JavaScript RegExp cant use twice? [duplicate]

Question

I have a very strage problem:

var cat = [ { slug: "test/foo", id: 1}, { slug: "test/bar", id: 1}];
var searchreg = new RegExp("test","g");

cat.forEach(function(item){
  if(searchreg.test(item.slug)){
    console.log(item);
  } 
});

This should print me both items out of "cat". But I only get the first. If I add more items I only get every 2nd (start with the first).

I get it woking with:

var cat = [ { slug: "test/foo", id: 1}, { slug: "test/bar", id: 1}];

cat.forEach(function(item){
  var searchreg = new RegExp("test","g");
  if(searchreg.test(item.slug)){
    console.log(item);
  } 
});

But I don't understand why this don't work (Chrome) - anyone a Idea?

Answer 1

It's because of the g ("global") flag. RegExp instances have state when you use the g flag: They remember where the last match they saw was, so they can continue from that point (for instance, if you're using them in a loop). (Yes, this is not the best design it could have had.) So the first time, it finds test in the string (and notes that it's not at the end of the string); the second time, it tries to find test continuing in the previous string from the previous location, and of course doesn't find it. The third time, since it knows it ran out of input last time, it looks at the input again.

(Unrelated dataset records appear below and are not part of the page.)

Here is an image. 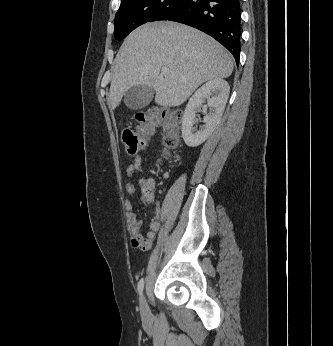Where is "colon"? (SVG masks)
Returning <instances> with one entry per match:
<instances>
[{
  "label": "colon",
  "mask_w": 333,
  "mask_h": 346,
  "mask_svg": "<svg viewBox=\"0 0 333 346\" xmlns=\"http://www.w3.org/2000/svg\"><path fill=\"white\" fill-rule=\"evenodd\" d=\"M182 119L183 112L179 109L161 110L153 107L144 112H137L135 114L137 127L124 128L121 133L126 153L134 155L144 149L147 138L158 129L163 130L164 148L168 151L176 148Z\"/></svg>",
  "instance_id": "colon-1"
}]
</instances>
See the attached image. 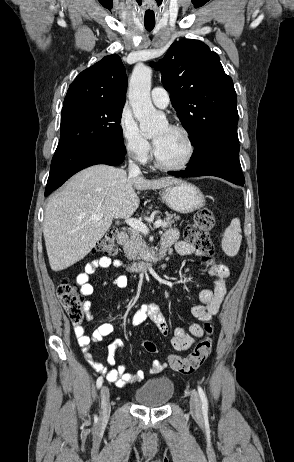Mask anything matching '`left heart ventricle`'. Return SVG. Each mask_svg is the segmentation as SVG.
I'll list each match as a JSON object with an SVG mask.
<instances>
[{
	"mask_svg": "<svg viewBox=\"0 0 294 462\" xmlns=\"http://www.w3.org/2000/svg\"><path fill=\"white\" fill-rule=\"evenodd\" d=\"M157 154L165 164H178L182 162L187 153L188 145L184 135L164 124L152 134Z\"/></svg>",
	"mask_w": 294,
	"mask_h": 462,
	"instance_id": "obj_1",
	"label": "left heart ventricle"
}]
</instances>
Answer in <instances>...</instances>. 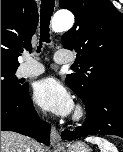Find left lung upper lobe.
I'll return each instance as SVG.
<instances>
[{
    "label": "left lung upper lobe",
    "mask_w": 123,
    "mask_h": 152,
    "mask_svg": "<svg viewBox=\"0 0 123 152\" xmlns=\"http://www.w3.org/2000/svg\"><path fill=\"white\" fill-rule=\"evenodd\" d=\"M60 7L75 15L62 37L64 48L77 52L76 73L66 84L83 101L103 88L123 87V14L109 0H60Z\"/></svg>",
    "instance_id": "left-lung-upper-lobe-1"
}]
</instances>
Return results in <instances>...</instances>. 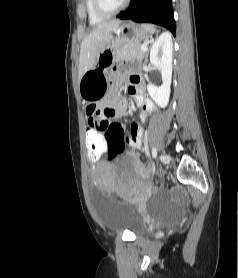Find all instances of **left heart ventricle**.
I'll return each instance as SVG.
<instances>
[{"mask_svg":"<svg viewBox=\"0 0 238 278\" xmlns=\"http://www.w3.org/2000/svg\"><path fill=\"white\" fill-rule=\"evenodd\" d=\"M123 0H103L104 5L108 8V9H113L118 7Z\"/></svg>","mask_w":238,"mask_h":278,"instance_id":"b2bd125f","label":"left heart ventricle"}]
</instances>
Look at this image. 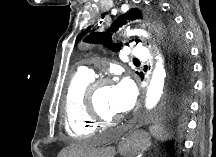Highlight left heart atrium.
Listing matches in <instances>:
<instances>
[{
	"mask_svg": "<svg viewBox=\"0 0 216 157\" xmlns=\"http://www.w3.org/2000/svg\"><path fill=\"white\" fill-rule=\"evenodd\" d=\"M135 102V89L126 79H121L112 86V104L116 111L124 113L132 108Z\"/></svg>",
	"mask_w": 216,
	"mask_h": 157,
	"instance_id": "39dd6f15",
	"label": "left heart atrium"
}]
</instances>
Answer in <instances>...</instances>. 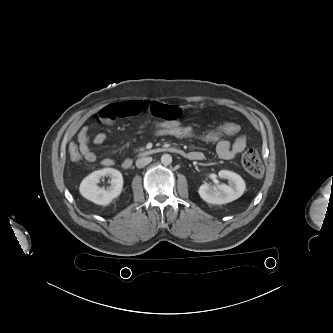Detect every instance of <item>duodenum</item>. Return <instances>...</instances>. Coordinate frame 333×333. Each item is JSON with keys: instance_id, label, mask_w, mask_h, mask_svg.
Returning <instances> with one entry per match:
<instances>
[{"instance_id": "1", "label": "duodenum", "mask_w": 333, "mask_h": 333, "mask_svg": "<svg viewBox=\"0 0 333 333\" xmlns=\"http://www.w3.org/2000/svg\"><path fill=\"white\" fill-rule=\"evenodd\" d=\"M161 152H170V153H174V154H179V155H183V151L176 148V147H157V148H152L148 151H146V155L150 156V155H154V154H158ZM188 156V155H187ZM133 162L130 158H126L123 162H122V167L124 169H129L131 168Z\"/></svg>"}]
</instances>
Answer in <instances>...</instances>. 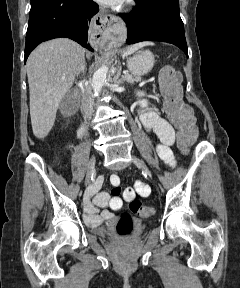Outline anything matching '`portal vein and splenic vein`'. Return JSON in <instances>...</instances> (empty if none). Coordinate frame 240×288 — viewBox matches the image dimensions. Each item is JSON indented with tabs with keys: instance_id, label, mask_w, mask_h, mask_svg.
Returning a JSON list of instances; mask_svg holds the SVG:
<instances>
[{
	"instance_id": "1",
	"label": "portal vein and splenic vein",
	"mask_w": 240,
	"mask_h": 288,
	"mask_svg": "<svg viewBox=\"0 0 240 288\" xmlns=\"http://www.w3.org/2000/svg\"><path fill=\"white\" fill-rule=\"evenodd\" d=\"M124 75H125V76L128 75V72H124Z\"/></svg>"
}]
</instances>
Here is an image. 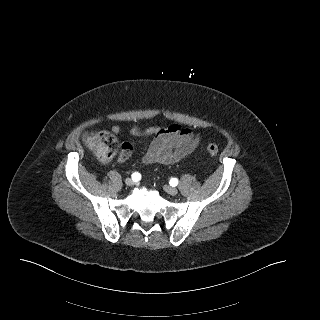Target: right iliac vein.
<instances>
[{
	"mask_svg": "<svg viewBox=\"0 0 320 320\" xmlns=\"http://www.w3.org/2000/svg\"><path fill=\"white\" fill-rule=\"evenodd\" d=\"M125 183H126V185H128V186H133L134 181H133L131 178H126Z\"/></svg>",
	"mask_w": 320,
	"mask_h": 320,
	"instance_id": "obj_1",
	"label": "right iliac vein"
}]
</instances>
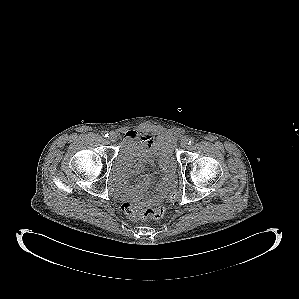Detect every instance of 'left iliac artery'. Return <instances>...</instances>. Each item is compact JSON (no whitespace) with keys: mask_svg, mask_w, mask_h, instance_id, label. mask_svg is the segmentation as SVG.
I'll return each instance as SVG.
<instances>
[{"mask_svg":"<svg viewBox=\"0 0 299 299\" xmlns=\"http://www.w3.org/2000/svg\"><path fill=\"white\" fill-rule=\"evenodd\" d=\"M193 143H194V139L193 138L189 139L188 144L192 145Z\"/></svg>","mask_w":299,"mask_h":299,"instance_id":"left-iliac-artery-1","label":"left iliac artery"}]
</instances>
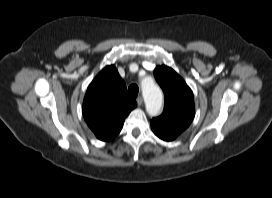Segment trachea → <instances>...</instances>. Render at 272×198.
I'll return each mask as SVG.
<instances>
[{
	"label": "trachea",
	"mask_w": 272,
	"mask_h": 198,
	"mask_svg": "<svg viewBox=\"0 0 272 198\" xmlns=\"http://www.w3.org/2000/svg\"><path fill=\"white\" fill-rule=\"evenodd\" d=\"M138 92H139V88L136 84H132L129 86L128 88V94L132 97V98H136L138 96Z\"/></svg>",
	"instance_id": "obj_1"
}]
</instances>
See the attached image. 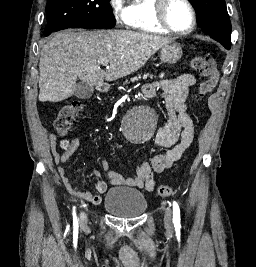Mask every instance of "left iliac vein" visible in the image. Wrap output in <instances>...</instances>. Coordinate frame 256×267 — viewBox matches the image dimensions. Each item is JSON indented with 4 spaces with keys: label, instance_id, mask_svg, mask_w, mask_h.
I'll return each mask as SVG.
<instances>
[{
    "label": "left iliac vein",
    "instance_id": "obj_1",
    "mask_svg": "<svg viewBox=\"0 0 256 267\" xmlns=\"http://www.w3.org/2000/svg\"><path fill=\"white\" fill-rule=\"evenodd\" d=\"M164 224L167 229L173 228V222H172V210L166 209L165 215H164Z\"/></svg>",
    "mask_w": 256,
    "mask_h": 267
}]
</instances>
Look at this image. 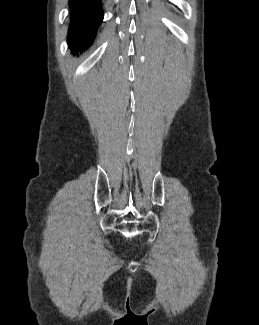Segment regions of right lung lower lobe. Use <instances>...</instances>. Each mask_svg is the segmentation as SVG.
Listing matches in <instances>:
<instances>
[{"instance_id": "obj_1", "label": "right lung lower lobe", "mask_w": 259, "mask_h": 325, "mask_svg": "<svg viewBox=\"0 0 259 325\" xmlns=\"http://www.w3.org/2000/svg\"><path fill=\"white\" fill-rule=\"evenodd\" d=\"M68 45L73 52L86 50L103 20L101 0H69Z\"/></svg>"}]
</instances>
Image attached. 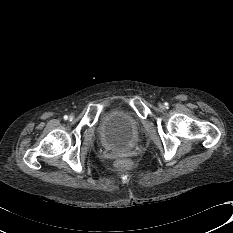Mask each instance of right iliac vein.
I'll list each match as a JSON object with an SVG mask.
<instances>
[{
	"instance_id": "63e3f726",
	"label": "right iliac vein",
	"mask_w": 233,
	"mask_h": 233,
	"mask_svg": "<svg viewBox=\"0 0 233 233\" xmlns=\"http://www.w3.org/2000/svg\"><path fill=\"white\" fill-rule=\"evenodd\" d=\"M69 119L72 120V119H73V116L71 115V116L69 117Z\"/></svg>"
}]
</instances>
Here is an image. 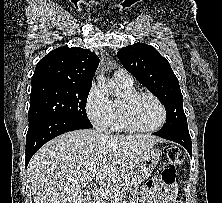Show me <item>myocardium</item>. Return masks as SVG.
Segmentation results:
<instances>
[{
  "label": "myocardium",
  "mask_w": 222,
  "mask_h": 203,
  "mask_svg": "<svg viewBox=\"0 0 222 203\" xmlns=\"http://www.w3.org/2000/svg\"><path fill=\"white\" fill-rule=\"evenodd\" d=\"M141 97H150L160 107L161 112H162V119L158 125L151 128H144V127L139 126L135 122L132 116L131 107H132V104ZM120 111H121V115L126 126L130 130L135 131V132H141V133L156 132L160 130L167 121V111L164 104L156 95L150 92H132V93L123 95V97L120 100Z\"/></svg>",
  "instance_id": "obj_1"
}]
</instances>
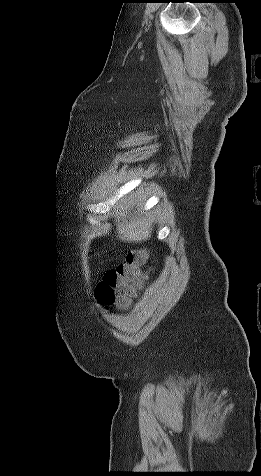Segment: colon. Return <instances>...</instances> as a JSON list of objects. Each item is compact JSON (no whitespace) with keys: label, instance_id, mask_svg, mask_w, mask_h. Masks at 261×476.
<instances>
[{"label":"colon","instance_id":"colon-1","mask_svg":"<svg viewBox=\"0 0 261 476\" xmlns=\"http://www.w3.org/2000/svg\"><path fill=\"white\" fill-rule=\"evenodd\" d=\"M147 252L135 250L127 255L125 262L108 271L97 287V296L104 305L127 307L135 291L144 280L143 268L146 265Z\"/></svg>","mask_w":261,"mask_h":476}]
</instances>
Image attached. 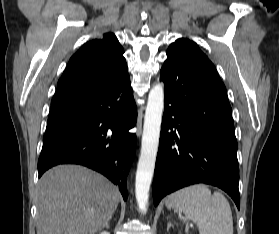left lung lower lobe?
<instances>
[{
  "mask_svg": "<svg viewBox=\"0 0 279 234\" xmlns=\"http://www.w3.org/2000/svg\"><path fill=\"white\" fill-rule=\"evenodd\" d=\"M166 54L154 205L182 187L206 183L227 192L240 209L237 140L226 88L211 62L178 49Z\"/></svg>",
  "mask_w": 279,
  "mask_h": 234,
  "instance_id": "0a47b994",
  "label": "left lung lower lobe"
}]
</instances>
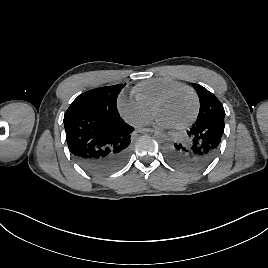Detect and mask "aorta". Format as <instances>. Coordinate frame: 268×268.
<instances>
[{"mask_svg": "<svg viewBox=\"0 0 268 268\" xmlns=\"http://www.w3.org/2000/svg\"><path fill=\"white\" fill-rule=\"evenodd\" d=\"M154 138L157 142L162 143L166 140L167 135L163 130H158L155 135Z\"/></svg>", "mask_w": 268, "mask_h": 268, "instance_id": "762f6f07", "label": "aorta"}]
</instances>
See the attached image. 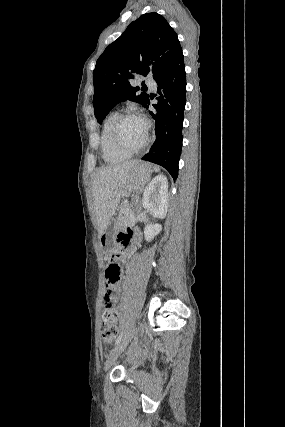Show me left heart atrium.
<instances>
[{"mask_svg": "<svg viewBox=\"0 0 285 427\" xmlns=\"http://www.w3.org/2000/svg\"><path fill=\"white\" fill-rule=\"evenodd\" d=\"M141 121L144 123V125L146 126V122H145V120H143V119H141Z\"/></svg>", "mask_w": 285, "mask_h": 427, "instance_id": "left-heart-atrium-1", "label": "left heart atrium"}]
</instances>
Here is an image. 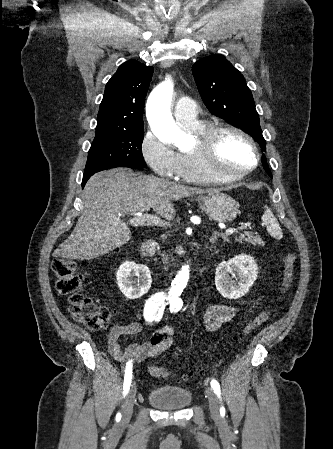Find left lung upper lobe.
<instances>
[{
  "instance_id": "5c2ea615",
  "label": "left lung upper lobe",
  "mask_w": 333,
  "mask_h": 449,
  "mask_svg": "<svg viewBox=\"0 0 333 449\" xmlns=\"http://www.w3.org/2000/svg\"><path fill=\"white\" fill-rule=\"evenodd\" d=\"M192 73L208 110L249 133L265 151L259 115L242 74L220 54L194 63Z\"/></svg>"
}]
</instances>
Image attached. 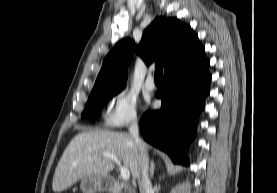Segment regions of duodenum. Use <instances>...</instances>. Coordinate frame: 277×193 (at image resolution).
<instances>
[{"label":"duodenum","mask_w":277,"mask_h":193,"mask_svg":"<svg viewBox=\"0 0 277 193\" xmlns=\"http://www.w3.org/2000/svg\"><path fill=\"white\" fill-rule=\"evenodd\" d=\"M104 187L109 189V190H111V191H113V190L116 189L117 185H116V183L114 181H106L104 183Z\"/></svg>","instance_id":"1"}]
</instances>
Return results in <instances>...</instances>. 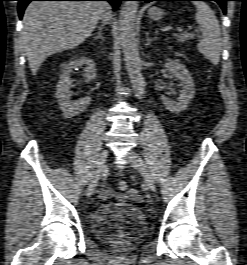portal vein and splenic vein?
Listing matches in <instances>:
<instances>
[{
  "label": "portal vein and splenic vein",
  "mask_w": 247,
  "mask_h": 265,
  "mask_svg": "<svg viewBox=\"0 0 247 265\" xmlns=\"http://www.w3.org/2000/svg\"><path fill=\"white\" fill-rule=\"evenodd\" d=\"M178 31L181 33L183 30L182 29H179ZM191 35H193V34H191Z\"/></svg>",
  "instance_id": "obj_1"
}]
</instances>
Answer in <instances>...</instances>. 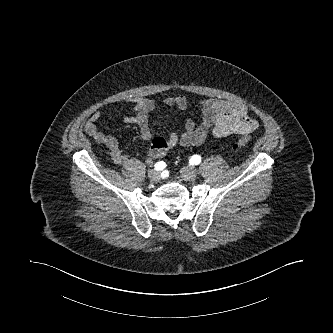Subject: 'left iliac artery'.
I'll return each instance as SVG.
<instances>
[{"mask_svg": "<svg viewBox=\"0 0 333 333\" xmlns=\"http://www.w3.org/2000/svg\"><path fill=\"white\" fill-rule=\"evenodd\" d=\"M192 164L198 165L201 162V157L199 155H193L190 159Z\"/></svg>", "mask_w": 333, "mask_h": 333, "instance_id": "1", "label": "left iliac artery"}]
</instances>
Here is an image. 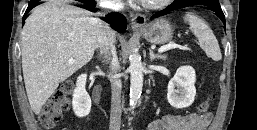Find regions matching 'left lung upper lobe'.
Listing matches in <instances>:
<instances>
[{"mask_svg": "<svg viewBox=\"0 0 257 130\" xmlns=\"http://www.w3.org/2000/svg\"><path fill=\"white\" fill-rule=\"evenodd\" d=\"M187 0H175L173 3H181V2H185Z\"/></svg>", "mask_w": 257, "mask_h": 130, "instance_id": "obj_1", "label": "left lung upper lobe"}]
</instances>
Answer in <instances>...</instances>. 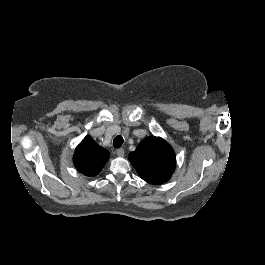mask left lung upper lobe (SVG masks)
I'll list each match as a JSON object with an SVG mask.
<instances>
[{
  "label": "left lung upper lobe",
  "mask_w": 265,
  "mask_h": 265,
  "mask_svg": "<svg viewBox=\"0 0 265 265\" xmlns=\"http://www.w3.org/2000/svg\"><path fill=\"white\" fill-rule=\"evenodd\" d=\"M140 177L151 184L168 181L175 169V153L162 138L147 137L129 154Z\"/></svg>",
  "instance_id": "1"
}]
</instances>
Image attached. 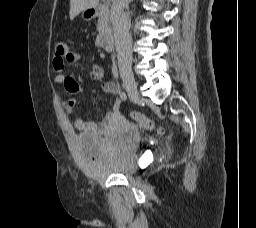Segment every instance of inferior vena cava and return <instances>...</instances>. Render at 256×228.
Instances as JSON below:
<instances>
[{
	"label": "inferior vena cava",
	"mask_w": 256,
	"mask_h": 228,
	"mask_svg": "<svg viewBox=\"0 0 256 228\" xmlns=\"http://www.w3.org/2000/svg\"><path fill=\"white\" fill-rule=\"evenodd\" d=\"M131 0H114L111 7L113 36L117 51L118 67L121 76L131 73L132 66V38L130 25L124 20V9Z\"/></svg>",
	"instance_id": "obj_1"
}]
</instances>
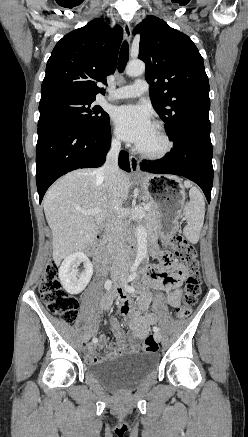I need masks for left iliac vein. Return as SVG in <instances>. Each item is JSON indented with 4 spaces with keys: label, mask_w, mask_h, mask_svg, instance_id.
<instances>
[{
    "label": "left iliac vein",
    "mask_w": 248,
    "mask_h": 437,
    "mask_svg": "<svg viewBox=\"0 0 248 437\" xmlns=\"http://www.w3.org/2000/svg\"><path fill=\"white\" fill-rule=\"evenodd\" d=\"M125 281H126L125 278L121 277V278L119 279V283H120V285H121V286H124ZM154 338L156 339V341L160 342L161 339H162V336H161V334H160L159 332H155V333H154Z\"/></svg>",
    "instance_id": "obj_1"
}]
</instances>
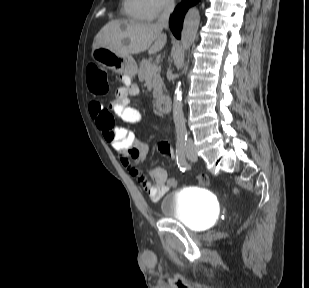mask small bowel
I'll return each mask as SVG.
<instances>
[{
  "label": "small bowel",
  "mask_w": 309,
  "mask_h": 288,
  "mask_svg": "<svg viewBox=\"0 0 309 288\" xmlns=\"http://www.w3.org/2000/svg\"><path fill=\"white\" fill-rule=\"evenodd\" d=\"M138 91L136 84L125 82L117 89L115 99L109 108H105L98 101H92L89 110L104 141L119 154L122 166L139 183L148 198L157 202L172 187L167 180L166 171L160 167H153L151 169L153 181L148 180L137 166L138 162L147 157V143L138 139L131 130L114 126L113 114L130 124L142 120L141 113L129 105L131 97L136 96ZM158 150L164 157L175 160V152L170 143L160 142Z\"/></svg>",
  "instance_id": "c3829d8e"
}]
</instances>
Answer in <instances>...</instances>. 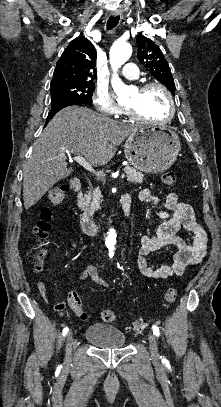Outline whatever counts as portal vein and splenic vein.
<instances>
[{"label":"portal vein and splenic vein","instance_id":"portal-vein-and-splenic-vein-1","mask_svg":"<svg viewBox=\"0 0 221 407\" xmlns=\"http://www.w3.org/2000/svg\"><path fill=\"white\" fill-rule=\"evenodd\" d=\"M73 160L80 164L87 171L95 174V170L93 169L92 165L84 157L77 155L73 157ZM121 178H125V174H121Z\"/></svg>","mask_w":221,"mask_h":407}]
</instances>
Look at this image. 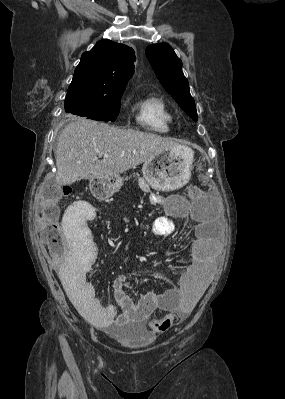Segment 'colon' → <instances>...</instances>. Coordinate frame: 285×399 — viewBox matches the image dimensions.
I'll return each mask as SVG.
<instances>
[{
	"label": "colon",
	"mask_w": 285,
	"mask_h": 399,
	"mask_svg": "<svg viewBox=\"0 0 285 399\" xmlns=\"http://www.w3.org/2000/svg\"><path fill=\"white\" fill-rule=\"evenodd\" d=\"M205 182V178H201ZM93 192L97 190L93 188ZM68 192L61 186L51 184L43 189L38 205L39 235L45 240L48 251L59 262H64L69 256V246L62 225L59 223V207ZM203 194L199 187H191L188 195L191 199H199ZM91 222V218H88ZM76 248H70L73 253ZM91 252L93 249L91 248Z\"/></svg>",
	"instance_id": "obj_1"
}]
</instances>
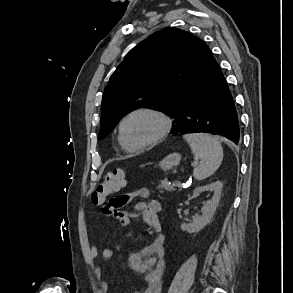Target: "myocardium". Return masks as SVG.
I'll list each match as a JSON object with an SVG mask.
<instances>
[{
  "mask_svg": "<svg viewBox=\"0 0 293 293\" xmlns=\"http://www.w3.org/2000/svg\"><path fill=\"white\" fill-rule=\"evenodd\" d=\"M138 114H148L151 115L153 117H155L159 123H160V128L157 132V134L151 138L150 140L141 143V144H137V145H130L124 136V125L125 123L133 116L138 115ZM171 130V120L169 119V117L164 114L163 112L153 109V108H149V107H141V108H137L132 110L131 112H129L120 122L119 124V128H118V132H119V140L122 144V146L128 150V151H137V150H141L144 148H147L149 146L155 145L157 143H159L161 140H163L168 133Z\"/></svg>",
  "mask_w": 293,
  "mask_h": 293,
  "instance_id": "1",
  "label": "myocardium"
}]
</instances>
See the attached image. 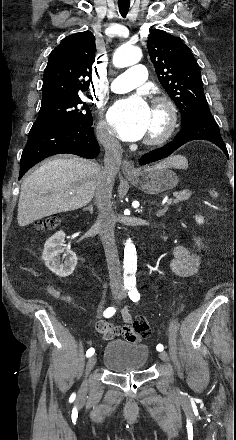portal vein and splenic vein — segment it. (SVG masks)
I'll return each instance as SVG.
<instances>
[{
  "label": "portal vein and splenic vein",
  "instance_id": "portal-vein-and-splenic-vein-1",
  "mask_svg": "<svg viewBox=\"0 0 236 440\" xmlns=\"http://www.w3.org/2000/svg\"><path fill=\"white\" fill-rule=\"evenodd\" d=\"M172 202V198L168 199L167 204H170Z\"/></svg>",
  "mask_w": 236,
  "mask_h": 440
}]
</instances>
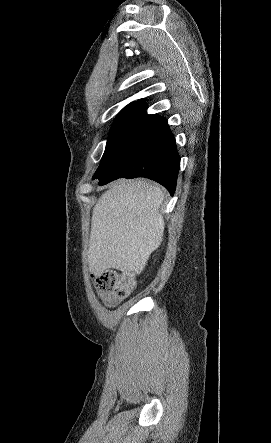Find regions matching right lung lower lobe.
<instances>
[{
	"mask_svg": "<svg viewBox=\"0 0 271 443\" xmlns=\"http://www.w3.org/2000/svg\"><path fill=\"white\" fill-rule=\"evenodd\" d=\"M179 167L180 156L166 119L146 114L124 140L115 159L93 179L104 185L118 178L146 177L173 195Z\"/></svg>",
	"mask_w": 271,
	"mask_h": 443,
	"instance_id": "obj_1",
	"label": "right lung lower lobe"
}]
</instances>
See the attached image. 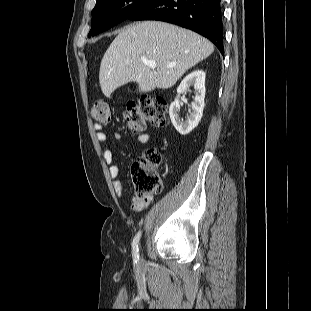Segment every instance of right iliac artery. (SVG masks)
Listing matches in <instances>:
<instances>
[{
  "mask_svg": "<svg viewBox=\"0 0 311 311\" xmlns=\"http://www.w3.org/2000/svg\"><path fill=\"white\" fill-rule=\"evenodd\" d=\"M140 237H141V231H139L136 234V236L134 237L133 242H132L133 261L136 264L139 261V247H138V245H139Z\"/></svg>",
  "mask_w": 311,
  "mask_h": 311,
  "instance_id": "82829eb1",
  "label": "right iliac artery"
}]
</instances>
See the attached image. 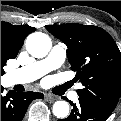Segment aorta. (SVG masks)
<instances>
[{
  "label": "aorta",
  "mask_w": 121,
  "mask_h": 121,
  "mask_svg": "<svg viewBox=\"0 0 121 121\" xmlns=\"http://www.w3.org/2000/svg\"><path fill=\"white\" fill-rule=\"evenodd\" d=\"M52 47L51 39L48 35L35 32L26 39L27 51L36 58L45 57ZM53 114L58 118H65L69 114V104L66 101H56L53 105Z\"/></svg>",
  "instance_id": "obj_1"
}]
</instances>
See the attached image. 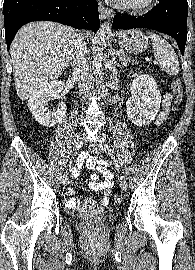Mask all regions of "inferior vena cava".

In your case, since you don't need to search further than the first instance, simply remove the g flag:

var searchreg = /test/; // That's a regex literal, basically: ... = new RegEx("test")

Alternately, you could reset it by assigning 0 to its lastIndex property:

searchreg.lastIndex = 0;
if (searchreg.test(item.slug))

Or, in this specific use case, you don't need regex at all:

if (item.slug.indexOf("test") !== -1) {
    // It has "test" in the slug
}